Dieses Desinteresse wirkt sich auch auf die Angebote der Eisenbahn aus. Zwei große Strecken wurden von der Deutschen Bahn AG und der PKP mit schnellen Zügen ausgestattet. Da gibt es zum einen die Trasse Berlin-Krakow mit dem IC Wawel und zum anderen die Verbindung zwischen den beiden Hauptstädten mit dem Berlin-Warschau-Express. Doch beide Strecken sind längst zum Sorgenkind der Bahnen geworden. Die für die Polen viel zu teuren Strecken werden von ihnen schon länger gemieden. Busse verkehren  umständlicher und länger, dafür aber sind sie billiger. Deutsche Besucher setzen auf den PKW. So bleiben die Züge  weitgehend leer. Ein Sprecher der Deutschen Bahn AG sagte kürzlich, dass beide Verbindungen stillgelegt werden müssten, da sie sich nicht mehr rechneten.  Auf der Warschauer Strecke hat man es in den Monaten Februar/März mit einem Sonderangebot versucht: für 29 Euro pro Strecke in der 2. Klasse nach Warschau oder zurück. Anders die Verbindung nach Krakau. Nachdem die Deutsche Bahn den Zug von Hamburg über Berlin und Cottbus verkehren lässt, ist durch die Lausitz-Strecke die Fahrzeit deutlich verlängert worden. War man früher um 17.30 Uhr in Krakau, kommt man jetzt erst um 19.30 Uhr an. Die Rückreise am nächsten Morgen beginnt dann bereits so früh, dass Anschlüsse aus Südost-Polen den Zug in Krakau nicht mehr erreichen. Diese Reisenden müssen den Umweg über Warschau fahren, was eine deutlich längere Fahrtdauer und eine Erhöhung des Fahrpreises mit sich bringt.
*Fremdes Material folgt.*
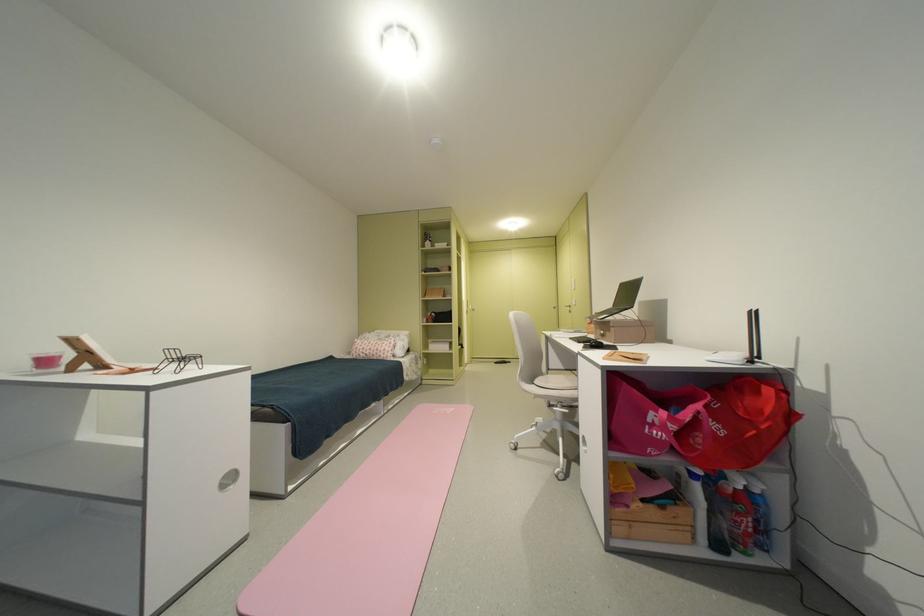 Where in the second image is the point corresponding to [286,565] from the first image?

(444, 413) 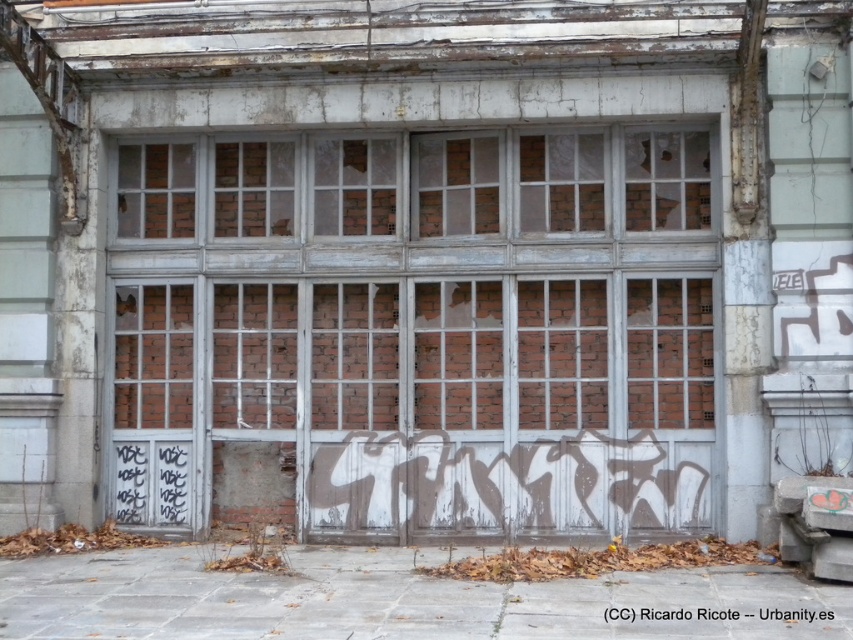 Question: Can you confirm if brick textured window at upper center is wider than translucent glass window at center?

Choices:
 (A) no
 (B) yes

Answer: (A)

Question: Which is farther from the brick wall at upper center?

Choices:
 (A) brick textured window at center
 (B) brick textured window at upper center

Answer: (B)

Question: Observing the image, what is the correct spatial positioning of translucent glass window at center in reference to brick wall at upper center?

Choices:
 (A) right
 (B) left

Answer: (A)

Question: Estimate the real-world distances between objects in this image. Which object is farther from the brick wall at upper center?

Choices:
 (A) brick textured window at upper center
 (B) brick textured window at upper left
 (C) brick wall at center
 (D) white graffiti at center

Answer: (D)

Question: Which object is the closest to the translucent glass window at center?

Choices:
 (A) white graffiti at center
 (B) brick textured window at upper left
 (C) brick textured window at center
 (D) brick textured window at upper center

Answer: (C)

Question: Does translucent glass window at center have a larger size compared to brick wall at upper center?

Choices:
 (A) no
 (B) yes

Answer: (A) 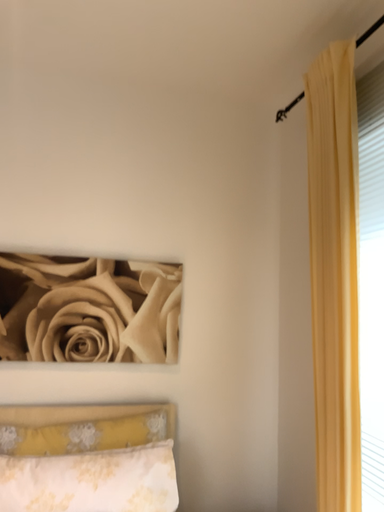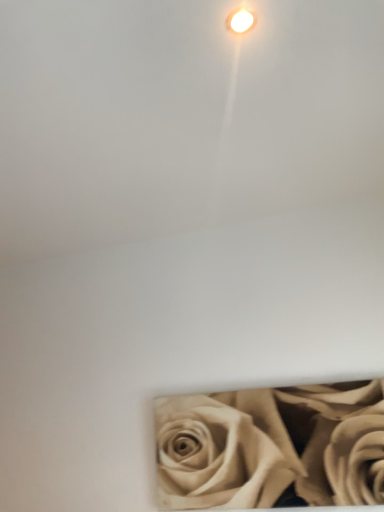 Question: Which way did the camera rotate in the video?

Choices:
 (A) rotated right
 (B) rotated left

Answer: (B) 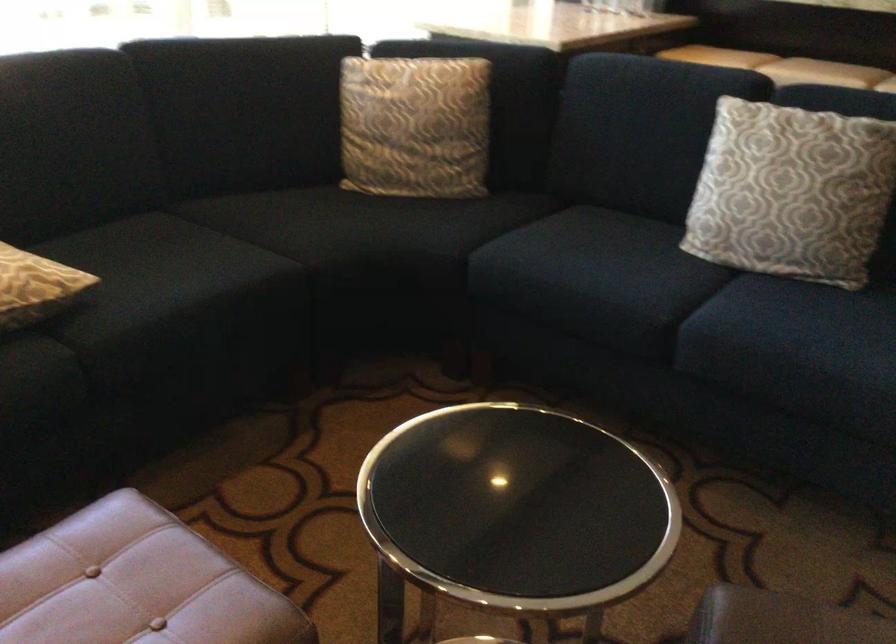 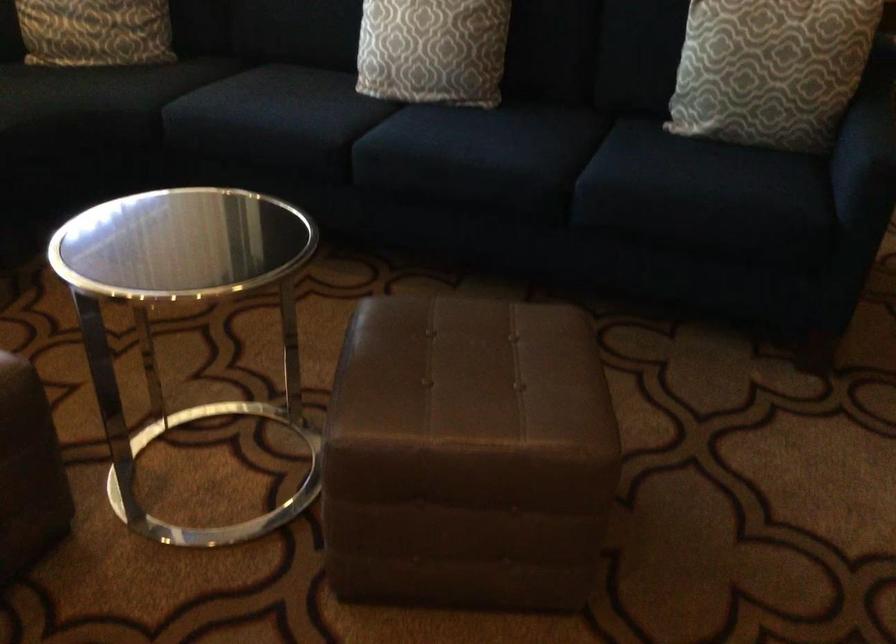 Question: How did the camera likely rotate?

Choices:
 (A) Left
 (B) Right
 (C) Up
 (D) Down

Answer: (B) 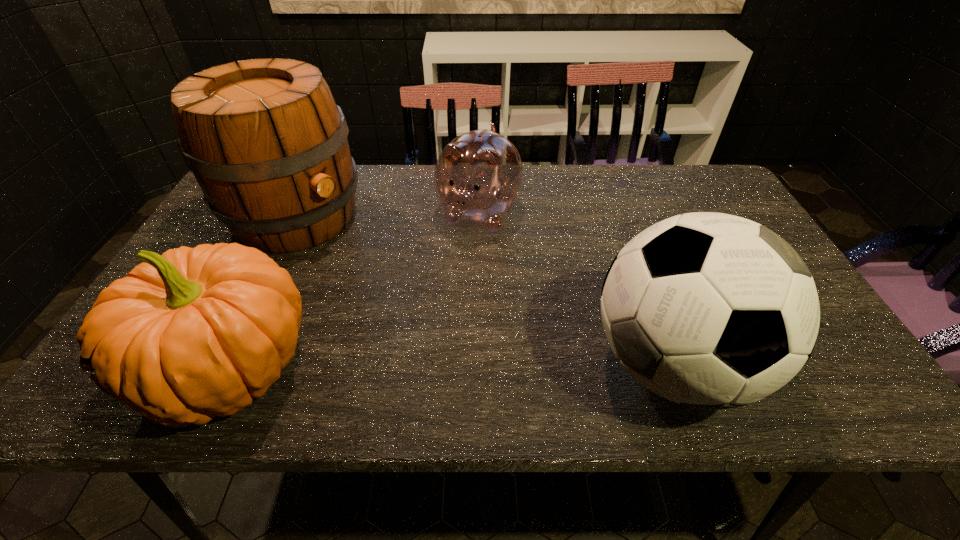 In the image, there is a desktop. Where is `vacant region at the far edge`? Image resolution: width=960 pixels, height=540 pixels. vacant region at the far edge is located at coordinates (414, 196).

This screenshot has width=960, height=540. I want to click on free location at the near edge, so click(x=550, y=340).

You are a GUI agent. You are given a task and a screenshot of the screen. Output one action in this format:
    pyautogui.click(x=<x>, y=<y>)
    Task: Click on the free space at the far right corner of the desktop
    The image size is (960, 540).
    Given the screenshot: What is the action you would take?
    pyautogui.click(x=714, y=197)

This screenshot has height=540, width=960. In order to click on vacant area between the second object from right to left and the pumpkin in this screenshot , I will do `click(353, 292)`.

Where is `vacant point located between the cider and the third object from left to right`? This screenshot has height=540, width=960. vacant point located between the cider and the third object from left to right is located at coordinates (388, 214).

This screenshot has width=960, height=540. Find the location of `vacant area between the pumpkin and the second object from right to left`. vacant area between the pumpkin and the second object from right to left is located at coordinates (353, 292).

Image resolution: width=960 pixels, height=540 pixels. I want to click on free spot between the pumpkin and the shortest object, so click(353, 292).

Find the location of a particular element. The image size is (960, 540). unoccupied area between the pumpkin and the second object from right to left is located at coordinates (353, 292).

Where is `free space between the pumpkin and the soccer ball`? This screenshot has height=540, width=960. free space between the pumpkin and the soccer ball is located at coordinates (450, 368).

In order to click on free space that is in between the third object from left to right and the pumpkin in this screenshot , I will do `click(353, 292)`. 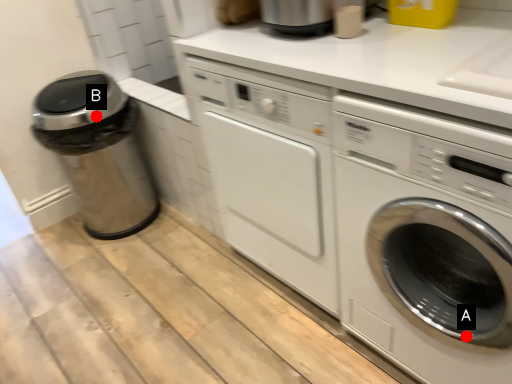 Question: Two points are circled on the image, labeled by A and B beside each circle. Which of the following is the closest to the observer?

Choices:
 (A) A is closer
 (B) B is closer

Answer: (A) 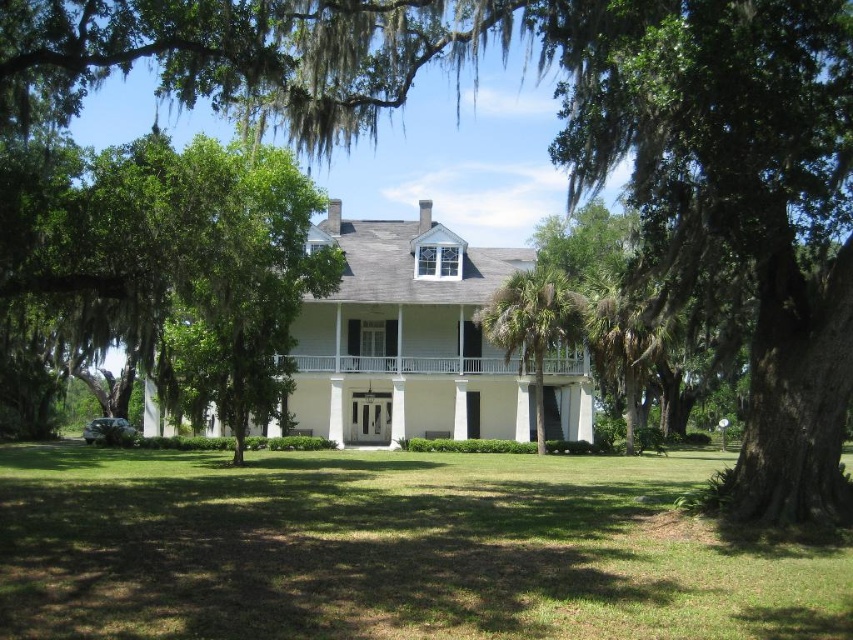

Einen anderen Weg will die Regionaltochter der Deutschen Bahn, die DB-Regio, gehen. Hier hat man erkannt, dass vor allem die Kurzreisen in die attraktive Gegend gleich hinter der Grenze eine Möglichkeit sind, den Tourismus anzukurbeln. So kann man jetzt mit dem Verbund-Ticket von Berlin bis Stettin fahren. Aber auch andere Strecken werden mit neuen Angeboten versorgt, so das Lebuser Land (Lubuskie) mit Zielona Góra und Gorzów. Im vergangenen Jahr wurde sogar eine Sonderzugreise nach Kołobrzeg angeboten. Mit großem Aufwand wurde die eingleisige Strecke mit Direktzügen aus Berlin angefahren, als Tagesfahrt oder mit einer oder zwei Übernachtungen. Das Angebot erwies sich als ein Renner. Schon wenige Tage nach Beginn des Kartenverkaufs war alles ausgebucht! Am Zielort hatte man sich große Mühe gegeben, einen besonderen Empfang zu organisieren - Stadtpräsident, Bahnvorstand und Folkloregruppe waren präsent. Kołobrzeg ist eine Stadt mit einigen wenigen Sehenswürdigkeiten, vor allem aber besitzt sie mit der Strandpromenade sowie den vielen Cafés und Kureinrichtungen alles, was man zur Erholung braucht.  Nicht zu vergessen den  langen Sandstrand. Ohne Geschäfte und Touristenrummel lädt er zur naturnahen Erholung ein. Nur wenige Meter vom Strand entfernt steht das Hotel Hansa, ein Haus, für das wir Werbung machen wollen. Der Chef des Hauses ist Kunstschmied. Ruhige Zimmer und Appartements sowie eine besonders freundliche Bewirtung zeichnen dieses Haus aus (ab 25 € pro Nacht).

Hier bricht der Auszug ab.